Data is written across (n) drives with a parity block. The array can tolerate one drive failure, at the cost of one drive in storage. There may be a serious performance penalty when writing (as parity and blocks are calculated), and when the array is rebuilding.

raid-5-diagram.png

Raid 6: Dual Parity

Data is written across (n) drives with two parity blocks. The array can tolerate two drive failures, at the cost of two drives in storage. There may be a serious performance penalty when writing (as parity and blocks are calculated), and when the array is rebuilding.

raid-6-diagram.png

(yes, there are other forms of RAID, but they are rarely implemented or used as far as I can tell.)

It's also possible to generate so-called RAID 10 or RAID 50 arrays by nesting these RAID levels together.
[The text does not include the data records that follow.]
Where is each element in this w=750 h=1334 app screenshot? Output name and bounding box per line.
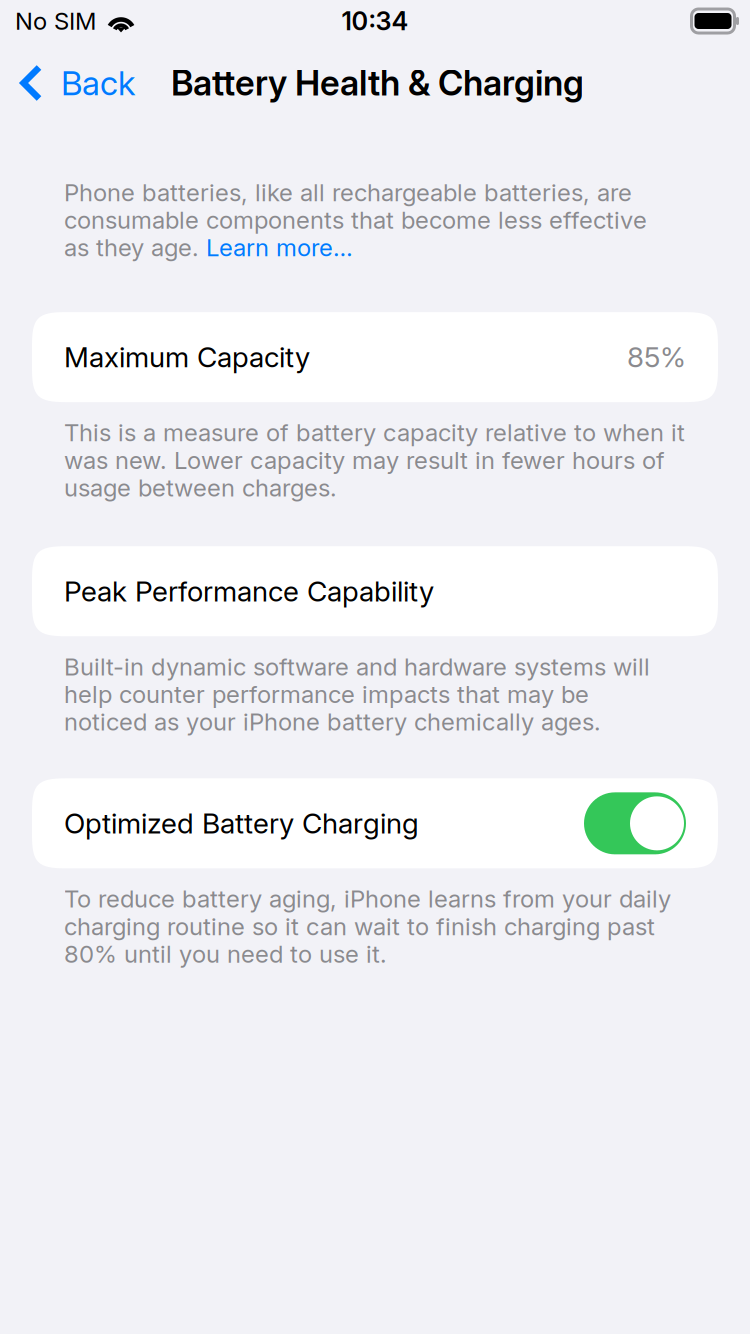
- button[interactable]: Optimized Battery Charging: [584, 792, 686, 854]
- staticText: This is a measure of battery capacity re…: [64, 418, 685, 502]
- staticText: Peak Performance Capability: [64, 574, 434, 608]
- staticText: Maximum Capacity: [64, 340, 310, 374]
- staticText: To reduce battery aging, iPhone learns f…: [64, 884, 671, 968]
- staticText: Optimized Battery Charging: [64, 806, 419, 840]
- staticText: Built-in dynamic software and hardware s…: [64, 652, 650, 736]
- staticText: 85%: [627, 340, 686, 374]
- button[interactable]: Back: [0, 50, 147, 116]
- staticText: No SIM: [15, 6, 96, 36]
- button[interactable]: Peak Performance Capability: [0, 546, 750, 636]
- staticText: Battery Health & Charging: [171, 62, 584, 104]
- staticText: 10:34: [342, 6, 408, 36]
- staticText: Phone batteries, like all rechargeable b…: [64, 178, 647, 262]
- staticText: Back: [61, 63, 135, 103]
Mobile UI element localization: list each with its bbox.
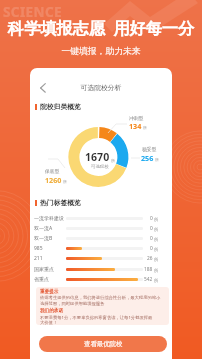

If you take four hard drives, stripe the two pairs, then mirror the two striped arrays -- why, you just created yourself a magical RAID 10 concoction! What's particularly magical about RAID 10 is that it inherits the strengths of both of its parents: mirroring provides excellent redundancy, and striping provides excellent speed. Some would say that RAID 10 is so good it completely obviates any need for RAID 5, and I for one agree with them.

This was all fascinating new territory to me; I knew about RAID in theory but had never spent hands-on time with it. The above is sufficient as a primer, but I recommend reading through the wikipedia entry on RAID for more depth.

It's worth mentioning here that RAID is in no way a substitute for a sane backup regimen, but rather a way to offer improved uptime and survivability for your existing systems. Hard drives are cheap and getting cheaper every day -- why not use a whole slew of the things to get better performance and better reliability for your servers? That's always been the point of Redundant Array of Inexpensive Disks, as far as I'm concerned. I guess Sun agrees; check out this monster:

sun-x4500-top.jpg

That's right, 48 commodity SATA drives in a massive array, courtesy of the Sun Sunfire X4500. It also uses a new RAID system dubbed RAID-Z:

RAID-Z is a data/parity scheme like RAID-5, but it uses dynamic stripe width. Every block is its own RAID-Z stripe, regardless of blocksize. This means that every RAID-Z write is a full-stripe write. This, when combined with the copy-on-write transactional semantics of ZFS, completely eliminates the RAID write hole. RAID-Z is also faster than traditional RAID because it never has to do read-modify-write.

But far more important, going through the metadata means that ZFS can validate every block against its 256-bit checksum as it goes. Traditional RAID products can't do this; they simply XOR the data together blindly.

Which brings us to the coolest thing about RAID-Z: self-healing data. In addition to handling whole-disk failure, RAID-Z can also detect and correct silent data corruption. Whenever you read a RAID-Z block, ZFS compares it against its checksum. If the data disks didn't return the right answer, ZFS reads the parity and then does combinatorial reconstruction to figure out which disk returned bad data. It then repairs the damaged disk and returns good data to the application. ZFS also reports the incident through Solaris FMA so that the system administrator knows that one of the disks is silently failing.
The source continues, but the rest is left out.